Primera lectura
Lectura del libro de Malaquías (3,1-4):
Así dice el Señor: «Mirad, yo envío a mi mensajero, para que prepare el
camino ante mí. De pronto entrará en el santuario el Señor a quien
vosotros buscáis, el mensajero de la alianza que vosotros deseáis.
Miradlo entrar –dice el Señor de los ejércitos–. ¿Quién podrá resistir
el día de su venida?, ¿quién quedará en pie cuando aparezca? Será un
fuego de fundidor, una lejía de lavandero: se sentará como un fundidor
que refina la plata, como a plata y a oro refinará a los hijos de Leví, y
presentarán al Señor la ofrenda como es debido. Entonces agradará al
Señor la ofrenda de Judá y de Jerusalén, como en los días pasados, como
en los años antiguos.»
Palabra de Dios
Salmo
Sal 23
R/. El Señor, Dios de los ejércitos, es el Rey de la gloria.
¡Portones!, alzad los dinteles,
que se alcen las antiguas compuertas:
va a entrar el Rey de la gloria. R/.
¿Quién es ese Rey de la gloria?
El Señor, héroe valeroso;
el Señor, héroe de la guerra. R/.
¡Portones!, alzad los dinteles,
que se alcen las antiguas compuertas:
va a entrar el Rey de la gloria.
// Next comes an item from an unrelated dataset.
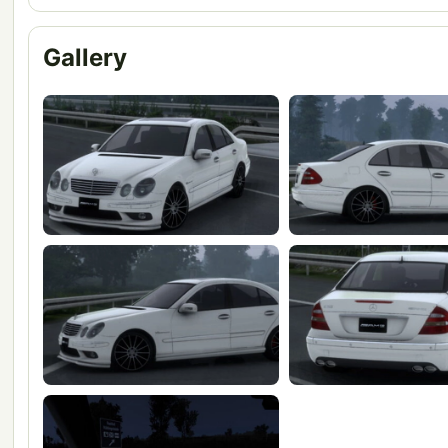
Gallery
R/.
¿Quién es ese Rey de la gloria?
El Señor, Dios de los ejércitos.
Él es el Rey de la gloria. R/.
Segunda lectura
Lectura de la carta a los Hebreos (2,14-18):
Los hijos de una familia son todos de la misma carne y sangre, y de
nuestra carne y sangre participó también Jesús; así, muriendo, aniquiló
al que tenía el poder de la muerte, es decir, al diablo, y liberó a
todos los que por miedo a la muerte pasaban la vida entera como
esclavos. Notad que tiende una mano a los hijos de Abrahán, no a los
ángeles. Por eso tenía que parecerse en todo a sus hermanos, para ser
sumo sacerdote compasivo y fiel en lo que a Dios se refiere, y expiar
así los pecados del pueblo. Como él ha pasado por la prueba del dolor,
puede auxiliar a los que ahora pasan por ella.
Palabra de Dios
Evangelio de hoy
Lectura del santo evangelio según san Lucas (2,22-40):
Cuando llegó el tiempo de la purificación, según la ley de Moisés, los
padres de Jesús lo llevaron a Jerusalén, para presentarlo al Señor, de
acuerdo con lo escrito en la ley del Señor: «Todo primogénito varón será
consagrado al Señor», y para entregar la oblación, como dice la ley del
Señor: «un par de tórtolas o dos pichones.» Vivía entonces en Jerusalén
un hombre llamado Simeón, hombre justo y piadoso, que aguardaba el
consuelo de Israel; y el Espíritu Santo moraba en él. Había recibido un
oráculo del Espíritu Santo: que no vería la muerte antes de ver al
Mesías del Señor. Impulsado por el Espíritu, fue al templo.
Cuando entraban con el niño Jesús sus padres para cumplir con él lo
previsto por la ley, Simeón lo tomó en brazos y bendijo a Dios diciendo:
«Ahora, Señor, según tu promesa, puedes dejar a tu siervo irse en paz.
Porque mis ojos han visto a tu Salvador, a quien has presentado ante
todos los pueblos: luz para alumbrar a las naciones y gloria de tu
pueblo Israel.»
Su padre y su madre estaban admirados por lo que se decía del niño.
Simeón los bendijo, diciendo a María, su madre: «Mira, éste está puesto
para que muchos en Israel caigan y se levanten; será como una bandera
discutida: así quedará clara la actitud de muchos corazones. Y a ti, una
espada te traspasará el alma.»
Había también una profetisa, Ana, hija de Fanuel, de la tribu de Aser.
Era una mujer muy anciana; de jovencita había vivido siete años casada, y
luego viuda hasta los ochenta y cuatro; no se apartaba del templo día y
noche, sirviendo a Dios con ayunos y oraciones. Acercándose en aquel
momento, daba gracias a Dios y hablaba del niño a todos los que
aguardaban la liberación de Jerusalén. Y, cuando cumplieron todo lo que
prescribía la ley del Señor, se volvieron a Galilea, a su ciudad de
Nazaret. El niño iba creciendo y robusteciéndose, y se llenaba de
sabiduría; y la gracia de Dios lo acompañaba.